Abstract
Background and Objectives
A noninvasive approach to vasectomy may eliminate male fear of complications related to surgery (e.g. hematoma, infection, acute and chronic pain, sterilization failure) and increase its acceptance. Noninvasive laser thermal occlusion of the canine vas deferens has recently been reported. In this study, high-frequency ultrasound is used to confirm successful laser thermal coagulation and scarring of the vas in a short-term canine model.
Materials and Methods
Bilateral noninvasive laser coagulation of the vas was performed in a total of 9 dogs using a laser wavelength of 1075 nm, incident power of 9.0 W, pulse duration of 500 ms, pulse rate of 0.5 Hz, and 3-mm-diameter spot. Cryogen spray was used to cool the scrotal skin surface and prevent burns during the procedure. A clinical ultrasound system with a 13.2-MHz high-frequency transducer was used to image the vas before after the procedure. Burst pressure measurements were performed on excised vasa to confirm thermal occlusion.
Results
Day 0 and 28 burst pressures averaged 291 ± 31 mmHg and 297 ± 26 mmHg, respectively, significantly greater than ejaculation pressures of 136 ± 29 mmHg. Ultrasound showed a hyperechoic vas segment after thermal coagulation (Day 0) and scarring (Day 28). Doppler ultrasound showed normal blood flow through the testicular artery, indicating no collateral thermal damage to proximal structures.
Conclusions
High-frequency ultrasound may be used as a noninvasive diagnostic tool to assist in determining successful short-term laser thermal coagulation and scarring of the vas.
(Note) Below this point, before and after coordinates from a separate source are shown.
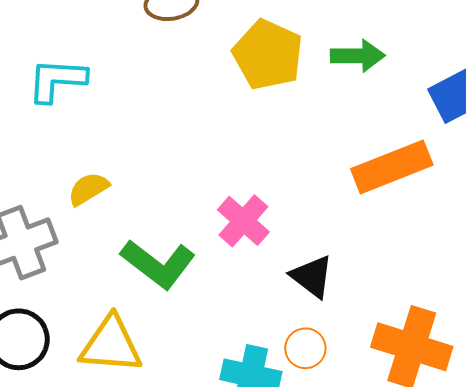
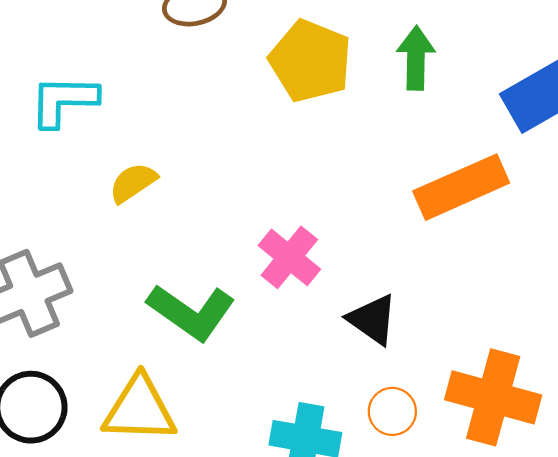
green arrow: (358, 56) -> (416, 58), turned -86
yellow semicircle: (88, 189) -> (133, 183), moved
orange circle: (305, 348) -> (392, 411), moved

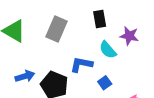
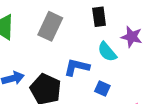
blue square: (105, 83) -> (102, 89), turned -32

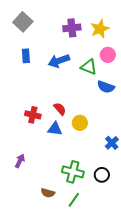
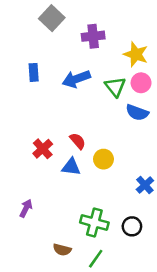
gray square: (23, 22) -> (52, 18), moved
yellow star: (100, 29) -> (136, 54), moved, turned -30
pink circle: (108, 55) -> (141, 83), moved
green triangle: (89, 67) -> (115, 87), turned 30
red cross: (33, 115) -> (43, 149), turned 35

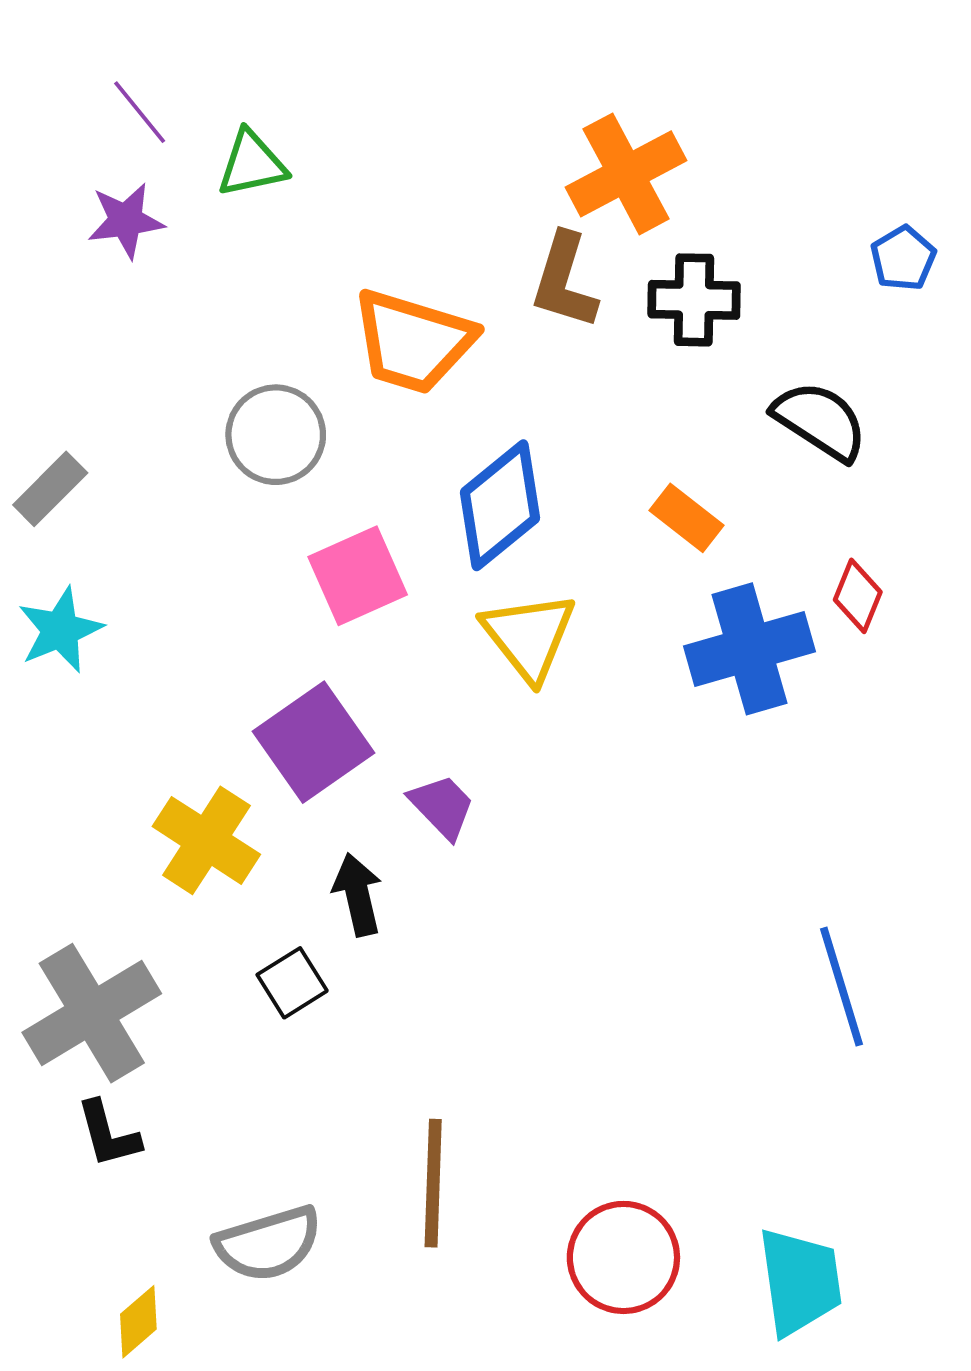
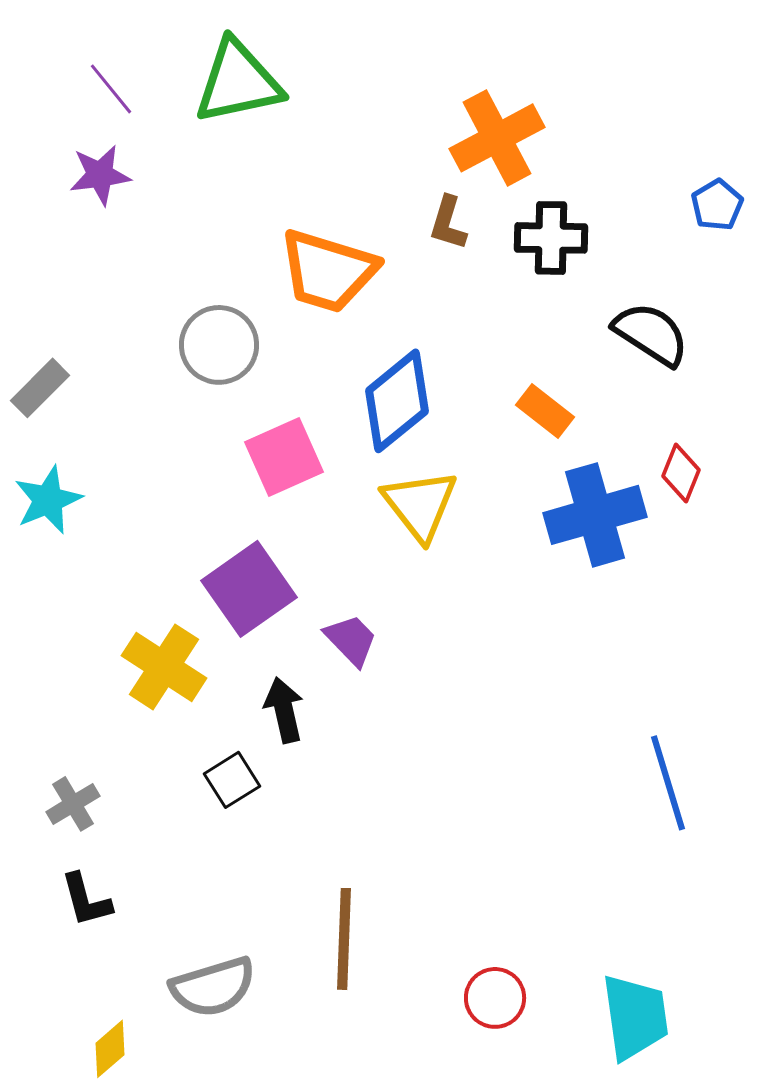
green triangle: (252, 164) -> (238, 82), moved, size x1.6
brown L-shape: (564, 281) -> (448, 223), size x0.7
gray cross: (92, 1013) -> (73, 804), size x0.5
red circle: (623, 1257) -> (495, 998), size x0.7

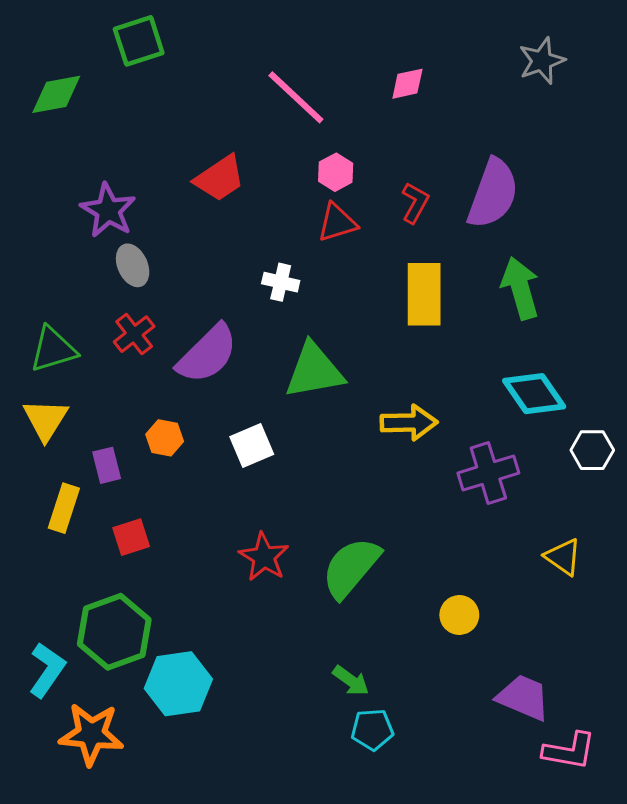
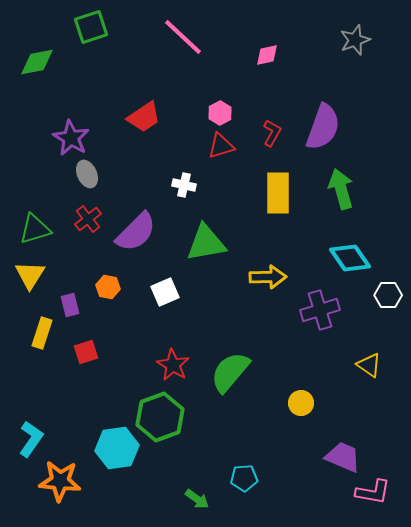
pink line: (296, 97) -> (183, 37), moved
green hexagon: (114, 632) -> (160, 417), moved
green arrow: (351, 681) -> (197, 499), moved

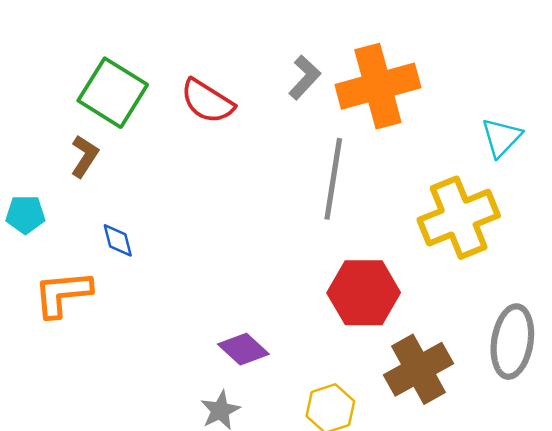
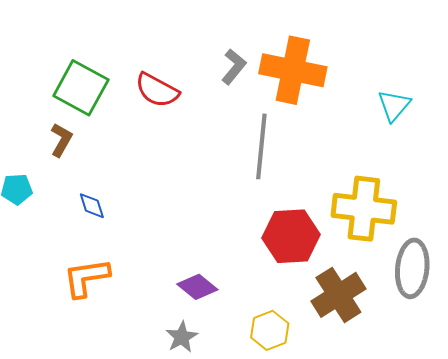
orange cross: (378, 86) -> (293, 70), turned 30
yellow cross: (459, 218) -> (364, 209), moved, turned 32
orange L-shape: (63, 294) -> (86, 278), moved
Keywords: coagulation, laser, male sterilization, noninvasive, ultrasound, vasectomy
INTRODUCTION
Approximately 500,000 vasectomies are performed in the United States per year, making it the most common urological procedure in the U.S. [1]. Although vasectomy is more effective and less likely to have complications than tubal ligation, the number of men undergoing surgical sterilization is approximately three times less than women [2–4]. Fear of complications related to surgical vasectomy (e.g. hematoma, infection, acute and chronic pain, and sterilization failure) is a major factor in a couples’ choice of surgical sterilization [5,6]. A noninvasive technique for male sterilization may improve acceptance of vasectomy.
The experimental use of therapeutic focused ultrasound for noninvasive vasectomy in a canine model has been previously reported [7,8]. However, complications included inconsistent vas occlusion and scrotal skin burns.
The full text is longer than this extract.